Kesuksesan Film “Finding Dory” Justru Mengancam Populasi Ikan Blue Tangs

blue tangs dan clownfish - m.keepo.me

“Finding Dory” yang baru saja dirilis Walt Disney meraup kesuksesan di pasaran. Namun, para berpendapat bahwa kesuksesan film tersebut bakal membawa efek buruk bagi ikan blue tangs ( ikan tokoh Dory). Pasalnya, kesuksesan film “Finding Dory” membuat permintaan untuk blue tangs meningkat yang justru tidak baik bagi perkembangan ikan tersebut.

blue tangs dan clownfish - m.keepo.me
blue tangs dan clownfish – m.keepo.me

 

 

Blue tangs bukanlah ikan yang berkembang biak di penangkaran dan permintaan yang meningkat membuat ikan-ikan ini harus diambil dari habitat alami mereka. Popularitas spesies ini dapat mengakibatkan penurunan populasi ketikan blue tangs dipanen dalam jumlah yang besar.

Sebelum “Finding Dory” yang mengangkat spesies blue tangs, film “Finding Nemo” juga mengangkat popularitas clownfish (jenis ikan tokoh Nemo). Orang-orang berbondong-bondong menjadikan ikan clownfish sebagai dan permintaan untuk ikan ini serta-merta melonjak hingga 40%.
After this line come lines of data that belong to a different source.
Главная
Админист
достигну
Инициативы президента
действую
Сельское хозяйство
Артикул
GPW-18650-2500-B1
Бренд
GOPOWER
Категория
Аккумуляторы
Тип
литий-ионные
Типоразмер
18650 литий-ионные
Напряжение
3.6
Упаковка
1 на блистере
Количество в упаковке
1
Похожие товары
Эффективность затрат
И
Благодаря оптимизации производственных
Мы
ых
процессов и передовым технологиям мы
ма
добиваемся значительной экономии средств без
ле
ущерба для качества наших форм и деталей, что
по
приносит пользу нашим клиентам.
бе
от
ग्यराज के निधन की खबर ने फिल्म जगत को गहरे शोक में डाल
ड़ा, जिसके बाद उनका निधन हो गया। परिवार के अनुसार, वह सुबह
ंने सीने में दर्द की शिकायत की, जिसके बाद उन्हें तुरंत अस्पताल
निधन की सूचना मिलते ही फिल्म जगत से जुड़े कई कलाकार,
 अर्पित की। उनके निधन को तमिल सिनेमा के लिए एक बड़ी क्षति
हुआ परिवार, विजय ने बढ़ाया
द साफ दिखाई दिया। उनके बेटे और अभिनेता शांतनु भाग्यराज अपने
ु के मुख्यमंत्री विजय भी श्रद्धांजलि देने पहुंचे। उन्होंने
Permintaan ikan clownfish yang begitu tinggi mengakibatkan panen besar-besaran di Filipina dan Indonesia. Ikan dengan perpaduan garis oranye dan putih tersebut kemudian dipaksa keluar dari habitat alami mereka untuk menjadi binatang peliharaan domestik.
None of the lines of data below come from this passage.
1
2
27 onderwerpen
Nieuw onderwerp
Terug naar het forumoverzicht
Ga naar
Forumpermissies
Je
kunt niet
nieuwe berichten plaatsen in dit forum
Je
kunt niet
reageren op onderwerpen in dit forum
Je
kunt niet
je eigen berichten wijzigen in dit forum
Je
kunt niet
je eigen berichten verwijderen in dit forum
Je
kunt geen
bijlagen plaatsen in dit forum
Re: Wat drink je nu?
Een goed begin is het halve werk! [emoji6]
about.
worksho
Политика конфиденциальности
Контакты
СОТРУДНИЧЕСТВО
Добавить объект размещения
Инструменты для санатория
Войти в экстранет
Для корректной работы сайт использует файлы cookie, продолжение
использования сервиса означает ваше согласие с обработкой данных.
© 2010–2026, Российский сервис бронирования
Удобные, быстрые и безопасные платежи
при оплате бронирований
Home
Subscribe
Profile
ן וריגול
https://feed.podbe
Efek kuat film juga muncul ketika seri perdana “Harry Potter” diputar di bioskop. Tak lama usai film tentang kisah penyihir tersebut dirilis, permintaan akan burung hantu sebagai peliharaan langsung meningkat tajam. Banyak Potterheads (sebutan fans Harry Potter) yang berburu burung hantu untuk dijadikan peliharaan.
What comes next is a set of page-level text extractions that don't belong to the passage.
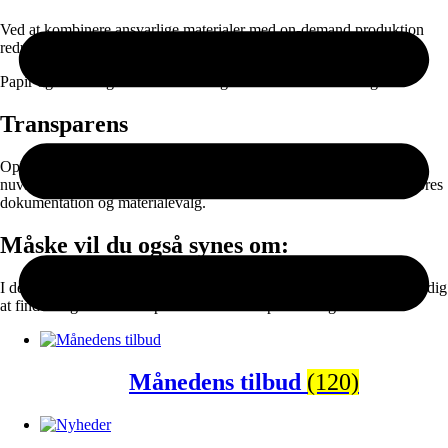
Ved at kombinere ansvarlige materialer med on-demand produktion
reducerer vi spild og unødvendig lagerproduktion.
Papir og emballage kan sorteres til genanvendelse efter brug.
Transparens
Oplysningerne er baseret på data fra vores leverandører og vores
nuværende produktionssetup. Vi arbejder løbende på at forbedre vores
dokumentation og materialevalg.
Måske vil du også synes om:
I denne sektion finder du populære kategorier der gør det lettere for dig
at finde en gave eller en plakat eller lærredprint til dig selv.
Månedens tilbud
(120)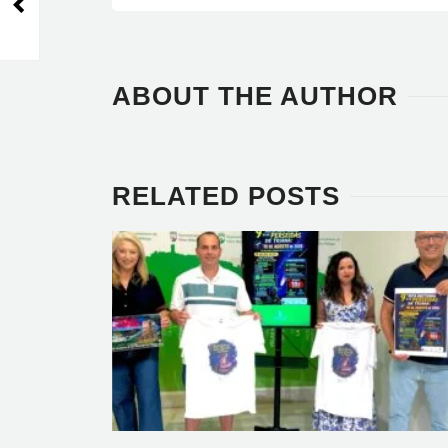
DE PAÍSES BAJOS -
CAMALEON TOURS
ABOUT THE AUTHOR
RELATED POSTS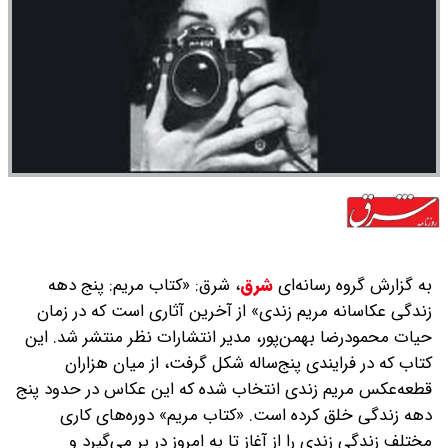
به گزارش گروه رسانه‌ای
شرق
،
شرق: «کتاب مریم: پنج دهه
زندگی عکاسانه مریم زندی» از آخرین آثاری است که در زمان
حیات محمودرضا بهمن‌پور، مدیر انتشارات نظر منتشر شد. این
کتاب که در فرایندی پنج‌ساله شکل گرفت، از میان هزاران
قطعه‌عکس مریم زندی انتخاب شده که این عکاس در حدود پنج
دهه زندگی خلق کرده است. «کتاب مریم» دوره‌های کاری
مختلف زندگی زندی را از آغاز تا به امروز در بر می‌گیرد و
Masalahnya adalah, banyak orang yang tidak menyadari bahwa burung hantu bukan burung yang cocok sebagai peliharaan. Selain baunya yang tidak begitu enak, burung hantu juga memiliki cakar yang tajam dan sering menggigit. The North Wales Owl Sanctuary mengatakan sekitar 90 persen dari burung hantu merupakan hasil penangkaran, yang berarti mereka diambil ketika masih berbentuk telur.

Kasus lain, setelah “101 Dalmatians” menggebrak bioskop pada tahun 1996, permintaan untuk anjing unik tutul hitam putih pun melejit. Tempat penampungan hewan di AS mencatat peningkatan yang signifikan untuk Dalmatians, terutama sebagai kado Natal untuk anak-anak.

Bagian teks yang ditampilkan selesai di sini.